Renaissance polymath Michelangelo is believed to have uttered the words, “Ancora imparo,” Italian for, “Still, I am learning,” at the age of 87 years.^{1} These words of wisdom can serve to inspire clinicians and scientists as they expand their knowledge of data analysis throughout their careers.

The primary goal of this article is to introduce several techniques that are commonly used when analyzing ultrasound data as a part of a clinical or epidemiologic investigation. The objective is not to provide an exhaustive review of these methods but to motivate the reader to seek collaboration with a biostatistician or epidemiologist if needed when designing studies.

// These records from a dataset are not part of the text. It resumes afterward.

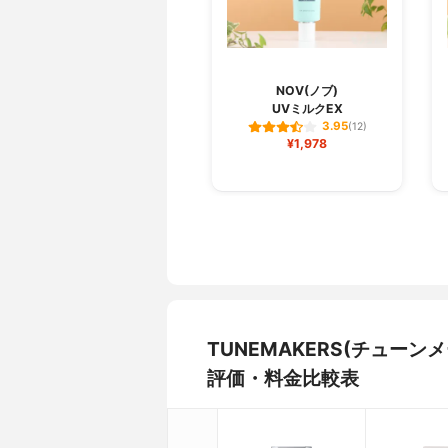
NOV(ノブ)
UVミルクEX
3.95
(12)
¥1,978
TUNEMAKERS(チュー
評価・料金比較表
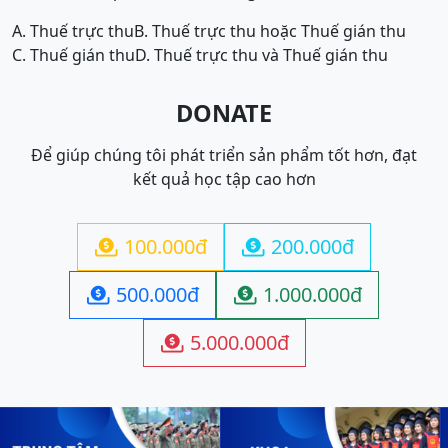
A. Thuế trực thu
B. Thuế trực thu hoặc Thuế gián thu
C. Thuế gián thu
D. Thuế trực thu và Thuế gián thu
DONATE
Để giúp chúng tôi phát triển sản phẩm tốt hơn, đạt
kết quả học tập cao hơn
100.000đ
200.000đ


500.000đ
1.000.000đ


5.000.000đ

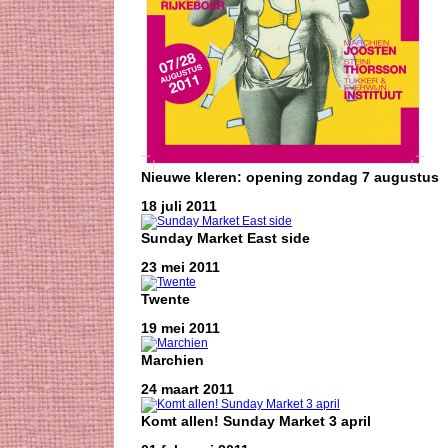
Nieuwe kleren: opening zondag 7 augustus
18 juli 2011
Sunday Market East side
23 mei 2011
Twente
19 mei 2011
Marchien
24 maart 2011
Komt allen! Sunday Market 3 april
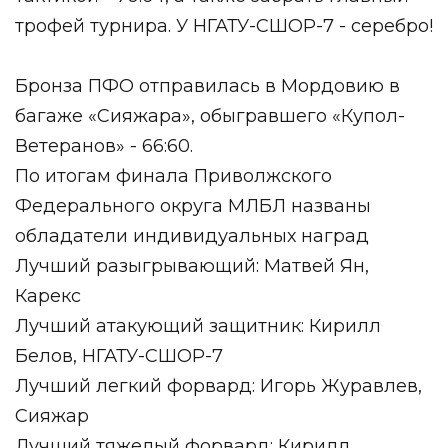
трофей турнира. У НГАТУ-СШОР-7 - серебро!
Бронза ПФО отправилась в Мордовию в
багаже «Сияжара», обыгравшего «Купол-
Ветеранов» - 66:60.
По итогам финала Приволжского
Федерального округа МЛБЛ названы
обладатели индивидуальных наград
Лучший разыгрывающий: Матвей Ян,
Карекс
Лучший атакующий защитник: Кирилл
Белов, НГАТУ-СШОР-7
Лучший легкий форвард: Игорь Журавлев,
Сияжар
Лучший тяжелый форвард: Кирилл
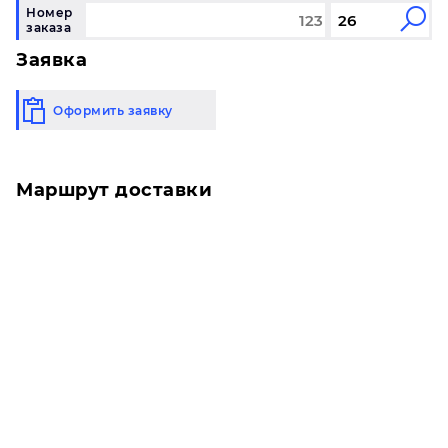
Номер
заказа
Заявка
Оформить заявку
Маршрут доставки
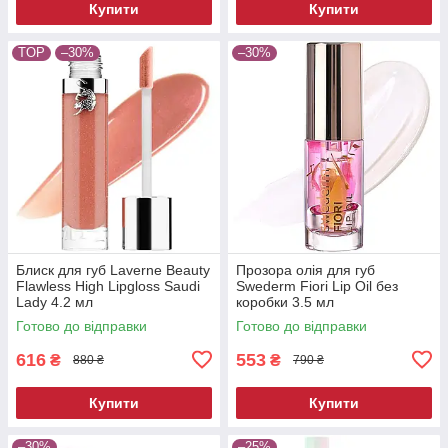
Купити
Купити
TOP
–30%
–30%
Блиск для губ Laverne Beauty
Прозора олія для губ
Flawless High Lipgloss Saudi
Swederm Fiori Lip Oil без
Lady 4.2 мл
коробки 3.5 мл
Готово до відправки
Готово до відправки
616
553
₴
₴
880 ₴
790 ₴
Купити
Купити
–30%
–25%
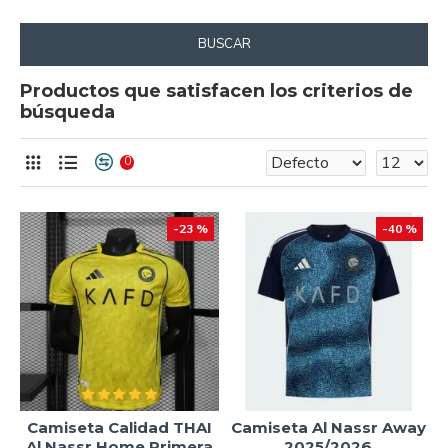
BUSCAR
Productos que satisfacen los criterios de
búsqueda
0
-23 %
-40 %
Camiseta Calidad THAI
Camiseta Al Nassr Away
Al Nassr Home Primera
2025/2026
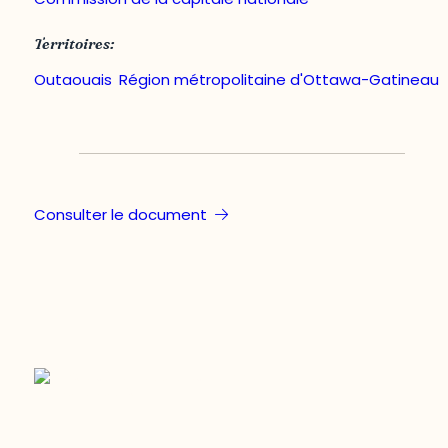
Territoires:
Outaouais
,
Région métropolitaine d'Ottawa-Gatineau
Consulter le document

This article also discusses recent developments in the use of causal diagrams that are of interest to clinicians and scientists working in the area of women’s health. SAS 9.4 computer code is also provided for selected regression models. Following statistical convention, every reference to a log in this article refers to the natural logarithm (the log raised to the base *e*) rather than a log raised to the base 10.

## REVIEW RESULTS

### Popular Regression Methods

*Generalized Linear Models (GLM)*

Generalized linear models (GLMs) are frequently used in the analysis of data in the health sciences. They allow for the regression analysis of independent observations in which the outcome is either continuous or discrete.^{2} The data analyst specifies both a distribution and a link function when fitting a GLM. Table 1 reports the details of several GLMs. The reader is no doubt familiar with two popular GLMs: the linear regression model and the logistic regression model.^{3}

Regression model |
Outcome |
Possible application |
Distribution |
Link function |
Comments |
---|---|---|---|---|---|

Gamma | Continuous | Identifying factors associated with hospital length of stay. | Gamma | Inverse or log | While the inverse is the canonical link function, the data analyst may choose to specify a log link function depending on the requirements of the analysis (see article by Lee et al.^{11}). |

Linear | Continuous | Identify predictors of body mass index. | Normal | Identity | One of the assumptions of the linear regression model is that the residuals are normally distributed. |

Log-binomial | Dichotomous | Calculate prevalence ratios for having diabetes or risk ratios for developing diabetes. | Binomial | Log^{*} |
Less stable (may not converge) than the logistic regression model. |

Logistic (binary) | Dichotomous | Calculate odds ratios for preeclampsia. | Binomial | Logit | Continuous independent variables may need to be categorized as this model assumes the logit varies in a linear fashion with the independent variable. |

Negative binomial | Count | Identify factors associated with the number of antral follicles. | Negative binomial | Log | Usually preferred over the Poisson regression model due to overdispersion. |

Poisson | Count | Identify predictors of the number of times a patient presented to the physician’s office. | Poisson | Log | Frequently plagued by overdispersion and hence the negative binomial regression model may be a better option. |

Zero-inflated Poisson | Count | This model may be indicated when many subjects have a value of 0 for the outcome. | Zero-inflated Poisson | Log | Compare the results of this model with those from the zero-inflated negative binomial regression model (not shown in this table). |

To fit a logistic regression model the researcher or data analyst will specify a binomial distribution and a logit link. Logit (pronounced “low-jit”) is the natural logarithm of the odds of the outcome. Every statistical test or model makes one or more assumptions. For logistic regression, a key assumption is that the logit varies in a linear fashion with the independent variable when that independent variable is continuous.^{4} An example illustrating this concept follows.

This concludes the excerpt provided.